Аристократическая публика, падкая до низменного, неудержимо веселилась: «Передражнивал я покойного Сумарокова, — отмечал позже Фонвизин. — Могу сказать, мастерски. И говорил не только его голосом, но и умом. Так что он бы сам не мог сказать другого, как то, что я говорил его голосом».

Но приступим...

Семь тысяч знаков! О Сумарокове! «Мало!» — по-пушкински бросаю брюзжа­щий глас, исчезающий во «тьме пустой». По-пушкински.

«Ай да Пушкин, — думаю, — ай да сукин сын: выручил». Знаменитые table-talks.

Вот чем я займусь в этом небольшом юбилейном эссе. Ернически порывшись в многочисленных исторических сундучках, стреляя в стену (по ковру) из дуэль­ной пневматики. Тем более что сам Пушкин травил анекдоты «за всех» почем зря. В том числе и о Сумарокове. И за Петра травил, и за Екатерину, и за Потемкина. И так же — зверски гримасничая — палил по стенам из пистоли.
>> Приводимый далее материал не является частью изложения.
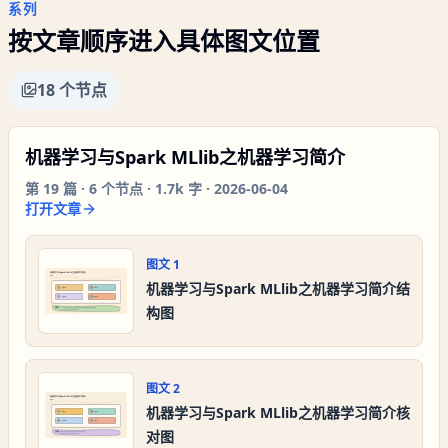
系列
按文章顺序进入具体图文位置
18
个节点
机器学习与Spark MLlib之机器学习简介
第
19
篇 ·
6
个节点 ·
1.7k 字
·
2026-06-04
打开文章
图文
1
机器学习与Spark MLlib之机器学习简介结
构图
图文
2
机器学习与Spark MLlib之机器学习简介核
对图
Вообще Сумароков — первый русский сочинитель, изобретший и оставив­ший потомкам мифологизированную репутацию со своей ярчайшей поэтической, художнически обработанной индивидуальностью. (А не «мертвый» срез — как было принято до него — социализированных положений и должностей. Коих лично Сумароков заработал пруд пруди.) Оставивший блистательную секвенцию folk- storiesнаподобие средневековых трубадуров, вольной биографии Данте, Вийона, Марло, Тассо, Бодена или Макиавелли.

Разумеется, неоспоримо влияние на Сумарокова крупнейшего поэта-сатирика, дипломата и просветителя Антиоха Кантемира. Но увы, последний рано уехал пред­ставительствовать за границу. Сохранив о себе крайне мало сведений.
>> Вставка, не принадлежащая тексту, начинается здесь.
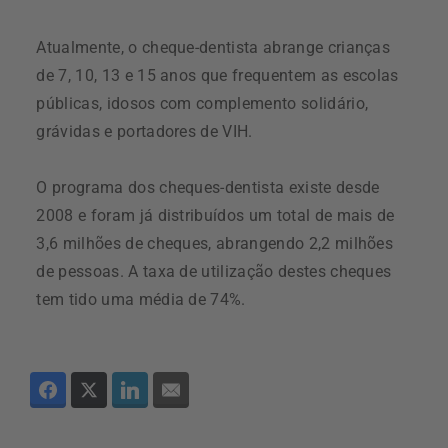
Atualmente, o cheque-dentista abrange crianças
de 7, 10, 13 e 15 anos que frequentem as escolas
públicas, idosos com complemento solidário,
grávidas e portadores de VIH.
O programa dos cheques-dentista existe desde
2008 e foram já distribuídos um total de mais de
3,6 milhões de cheques, abrangendo 2,2 milhões
de pessoas. A taxa de utilização destes cheques
tem tido uma média de 74%.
Но даже имеющиеся предания о писателях Древней Руси, Петровской ли эпохи — акцентированы в основном на духовных, поведенческих аспектах. Не на лирической Музе.

Собственно, зачинатель русского мифотворчества — наиболее удобный для осмеяния как классический образчик придворной клоунады — несомненно и всенепременно В. Тредиаковский. Антуражный типаж уходящего прошлого. Превратившийся в анахронизм уже при жизни. (Над ним вовсю потешались цар­ские шуты Педрилло-«Петрушка» и Кульковский-«прапорщик».)

Кстати, затронутый Кульковский как-то непреднамеренно стал слушателем нескольких тоскливых песен из «Тилемахиды» Тредиаковского: тот случайно пой­мал гаера в палатах. От скуки силой принудив внимать поэту:

  Который тебе из стихов больше нравится? — спросил Василий Кириллович, окончив декламацию.

  Те, которых ты еще не читал! — ответил Кульковский. Вмиг по-заячьи свин­тив от профессора элоквенции.

Потом фиглярский колпак Тредиаковского примерил на себя Сумароков.

Став неким синтезом сложившихся в культурном сознании традиционных амплуа. Одномоментно будучи несводим ни к одному их них. Став родоначальни­ком пасквильной заостренности в описаниях реальной жизни. А не драматической про нее выдумки.

«Рыжа тварь!» — именовал Тредиаковский Сумарокова: «Кто рыж, плешив, мигун, заика и картав, не может быти в том никак хороший нрав».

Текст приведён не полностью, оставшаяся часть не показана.